Summary
In MunicipalImprovement Co. v. Thompson, 201 Cal. 629, at page 632 [ 258 P. 955], a thirty-day notice was held good when only twenty days was required by the statute.
Summary of this case from Sacramento Municipal Utility District v. All Parties and PersonsOpinion
Docket No. S.F. 11788.
July 23, 1927.
APPEAL from a judgment of the Superior Court of San Mateo County. George H. Buck, Judge. Reversed.
The facts are stated in the opinion of the court.
Franklin Swart, John D. Willard, Gilbert D. Ferrell, James T. O'Keefe, J.E. McCurdy and J.W. Coleberd for Appellants.
Kirkbride Gordon for Respondent.
Everett W. Mattoon, County Counsel, Los Angeles County, and J.H. O'Connor, Assistant County Counsel, Amici Curiae, in Support of Petition for Rehearing.

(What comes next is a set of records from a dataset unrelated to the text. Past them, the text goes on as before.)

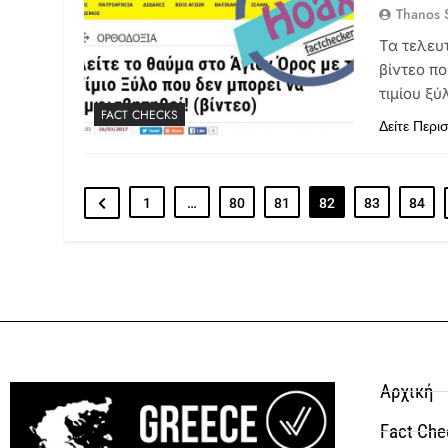
Thanos S
Τα τελευ
βίντεο πο
τιμίου ξ
FACT CHECKS
Δείτε Περι
1
…
80
81
82
83
84
Αρχική
Fact Che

This action was commenced in the superior court in and for the county of San Mateo to compel the chairman of the board of supervisors of said county to sign a contract awarded by said board to the plaintiff for the performance of certain street work in a proceeding had and taken under the Road District Improvement Act of 1907 (Stats. 1907, p. 806), as amended. From a judgment in favor of the plaintiff the defendants have appealed. In their answer the defendants allege and now urge that the said proceedings are invalid for reasons which will be considered.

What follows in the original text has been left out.